Batch Evaluation - Checkpointing for long runs
Extended Thinking - Trade cost for accuracy
API Reference: LLM - Caching configuration details

Appendix: Complete Code¶

"""Cost Optimization - News Fact-Checking Evaluation"""

import asyncio
import time
from pathlib import Path
from autorubric import (
    Rubric, RubricDataset, LLMConfig, EvalConfig, evaluate
)
from autorubric.graders import CriterionGrader


def create_factcheck_dataset() -> RubricDataset:
    """Create a fact-checking dataset."""

    rubric = Rubric.from_dict([
        {
            "name": "factual_accuracy",
            "weight": 15.0,
            "requirement": "Article's main claims are factually accurate"
        },
        {
            "name": "source_attribution",
            "weight": 10.0,
            "requirement": "Claims are properly attributed to credible sources"
        },
        {
            "name": "balanced_reporting",
            "weight": 8.0,
            "requirement": "Presents multiple perspectives fairly"
        },
        {
            "name": "misleading_framing",
            "weight": -12.0,
            "requirement": "Uses misleading headlines or framing"
        }
    ])

    dataset = RubricDataset(
        prompt="Fact-check this news article for accuracy and balance.",
        rubric=rubric,
        name="news-factcheck-v1"
    )

    articles = [
        {
            "submission": """
New Study Finds Coffee May Reduce Heart Disease Risk

A peer-reviewed study published in the New England Journal of Medicine
found that moderate coffee consumption (3-4 cups daily) was associated
with a 15% lower risk of cardiovascular disease. The study followed
500,000 participants over 10 years.

"The data suggests a protective effect, though we can't establish
causation," said lead researcher Dr. Sarah Chen from Johns Hopkins.
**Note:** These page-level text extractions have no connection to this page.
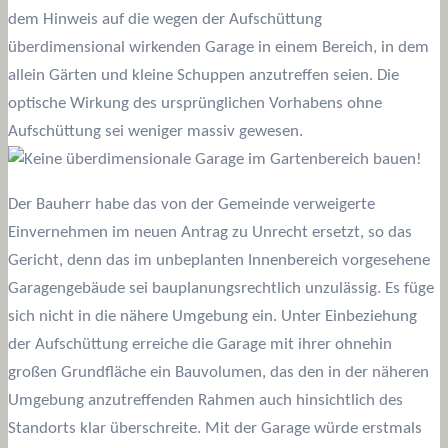
dem Hinweis auf die wegen der Aufschüttung
überdimensional wirkenden Garage in einem Bereich, in dem
allein Gärten und kleine Schuppen anzutreffen seien. Die
optische Wirkung des ursprünglichen Vorhabens ohne
Aufschüttung sei weniger massiv gewesen.
Der Bauherr habe das von der Gemeinde verweigerte
Einvernehmen im neuen Antrag zu Unrecht ersetzt, so das
Gericht, denn das im unbeplanten Innenbereich vorgesehene
Garagengebäude sei bauplanungsrechtlich unzulässig. Es füge
sich nicht in die nähere Umgebung ein. Unter Einbeziehung
der Aufschüttung erreiche die Garage mit ihrer ohnehin
großen Grundfläche ein Bauvolumen, das den in der näheren
Umgebung anzutreffenden Rahmen auch hinsichtlich des
Standorts klar überschreite. Mit der Garage würde erstmals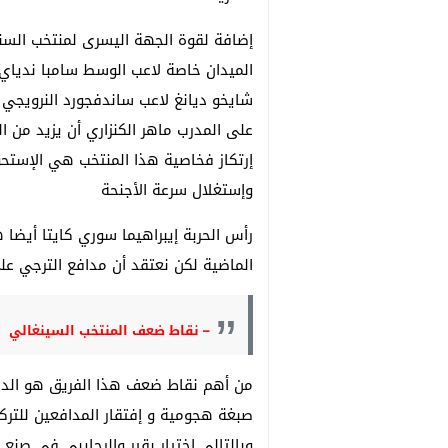
إضافة لقوة الجهة اليسرى لمنتخب السن
الميدان خاصة لاعب الوسط سامبا ندياي
شايخو ديانغ لاعب ساندفجورد النرويجي 
على المدرب ماهر الكنزاري أن يزيد من ا
إرتكاز فخاصية هذا المنتخب هي الإستحو
وإستغلال سرعة الأجنحة
رأس الحربة إيبراهيما سوري كايتا أيضا 
الماضية لكن نعتقد أن مدافع الترجي عل
– نقاط ضعف المنتخب السينغالي
من أهم نقاط ضعف هذا الفريق هو الدفا
صبغة هجومية و إفتقار المدافعين للتركي
وبالتالي إختيار بقير والرجايبي في صنع 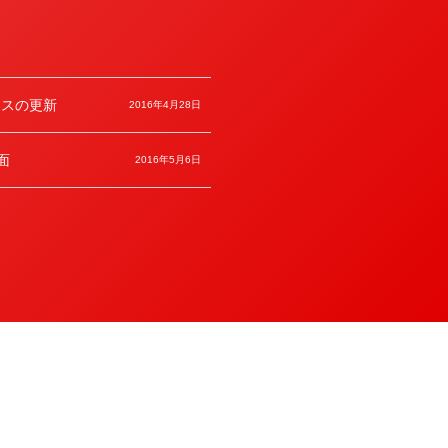
ースの更新
2016年4月28日
面
2016年5月6日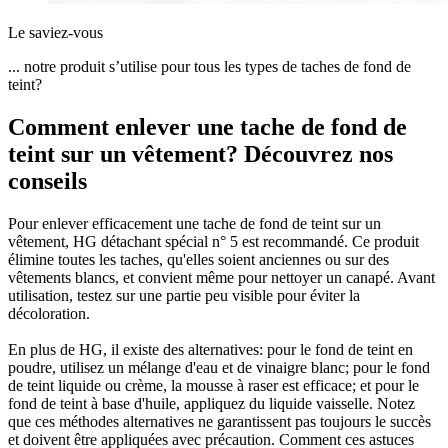
Le saviez-vous
... notre produit s’utilise pour tous les types de taches de fond de
teint?
Comment enlever une tache de fond de
teint sur un vêtement? Découvrez nos
conseils
Pour enlever efficacement une tache de fond de teint sur un
vêtement, HG détachant spécial n° 5 est recommandé. Ce produit
élimine toutes les taches, qu'elles soient anciennes ou sur des
vêtements blancs, et convient même pour nettoyer un canapé. Avant
utilisation, testez sur une partie peu visible pour éviter la
décoloration.
En plus de HG, il existe des alternatives: pour le fond de teint en
poudre, utilisez un mélange d'eau et de vinaigre blanc; pour le fond
de teint liquide ou crème, la mousse à raser est efficace; et pour le
fond de teint à base d'huile, appliquez du liquide vaisselle. Notez
que ces méthodes alternatives ne garantissent pas toujours le succès
et doivent être appliquées avec précaution. Comment ces astuces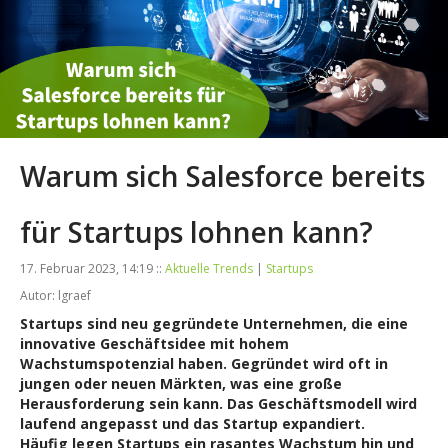
Warum sich Salesforce bereits
für Startups lohnen kann?
17. Februar 2023, 14:19 ::
Aktuelle Trends
|
Startups
Autor: lgraef
Startups sind neu gegründete Unternehmen, die eine
innovative Geschäftsidee mit hohem
Wachstumspotenzial haben. Gegründet wird oft in
jungen oder neuen Märkten, was eine große
Herausforderung sein kann. Das Geschäftsmodell wird
laufend angepasst und das Startup expandiert.
Häufig legen Startups ein rasantes Wachstum hin und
The American Heart Association noted the findings while emphasizing
that individual responses vary and those with certain conditions
should consult their doctors.
""",
            "description": "Well-sourced health article"
        },
        {
            "submission": """
SHOCKING: Scientists Discover Coffee Cures Heart Disease!
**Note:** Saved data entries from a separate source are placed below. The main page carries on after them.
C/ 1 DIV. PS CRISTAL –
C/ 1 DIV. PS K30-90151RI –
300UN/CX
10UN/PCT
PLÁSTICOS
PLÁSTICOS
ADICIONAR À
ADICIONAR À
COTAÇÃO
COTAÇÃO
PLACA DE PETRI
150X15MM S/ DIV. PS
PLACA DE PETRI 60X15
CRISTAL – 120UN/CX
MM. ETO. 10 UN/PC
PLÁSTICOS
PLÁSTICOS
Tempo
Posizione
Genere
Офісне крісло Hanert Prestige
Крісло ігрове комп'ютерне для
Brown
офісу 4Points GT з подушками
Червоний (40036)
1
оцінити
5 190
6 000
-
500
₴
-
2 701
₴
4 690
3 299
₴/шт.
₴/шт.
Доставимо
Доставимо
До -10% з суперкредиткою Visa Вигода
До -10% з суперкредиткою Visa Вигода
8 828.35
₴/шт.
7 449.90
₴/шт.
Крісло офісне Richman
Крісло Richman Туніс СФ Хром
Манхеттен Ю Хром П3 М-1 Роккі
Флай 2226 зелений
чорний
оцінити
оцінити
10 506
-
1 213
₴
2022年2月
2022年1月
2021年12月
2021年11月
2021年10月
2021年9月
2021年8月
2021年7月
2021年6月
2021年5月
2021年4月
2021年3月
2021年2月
Doctors are STUNNED by new research proving coffee is the miracle
cure for heart problems. Start drinking more coffee TODAY to
eliminate your risk of heart attacks!

Studies show coffee drinkers NEVER get heart disease. Big Pharma
doesn't want you to know this simple trick!
""",
            "description": "Misleading sensationalized article"
        },
        {
            "submission": """
Tech Company Reports Strong Q3 Earnings

XYZ Corp reported Q3 revenue of $4.2 billion, up 12% year-over-year,
according to their SEC filing released Tuesday. The company cited
strong enterprise software sales as the primary driver.

"We're pleased with the results," CEO John Smith said in the earnings
call. Analyst consensus had expected $4.0 billion.

Some analysts expressed concern about slowing consumer segment growth,
which declined 3% from Q2.
""",
            "description": "Balanced business reporting"
        },
        {
            "submission": """
Local Community Raises $50,000 for Family After House Fire

Residents of Maple Street have raised over $50,000 for the Johnson
family after their home was destroyed by fire last week. The fire
department confirmed the cause was electrical and no injuries occurred.

"The community support has been overwhelming," said Sarah Johnson.
A GoFundMe page verified by the platform shows donations from 847 people.

The Red Cross is also providing temporary housing assistance.
""",
            "description": "Human interest with verification"
        },
        {
            "submission": """
Climate Change: Both Sides of the Debate

While 97% of climate scientists agree human activity is causing global
warming according to NASA, some politicians question the consensus.
Senator X called for "more research before economic action."

Environmental groups point to record temperatures and extreme weather
as evidence of urgent need for policy changes. Industry representatives
argue for gradual transition to protect jobs.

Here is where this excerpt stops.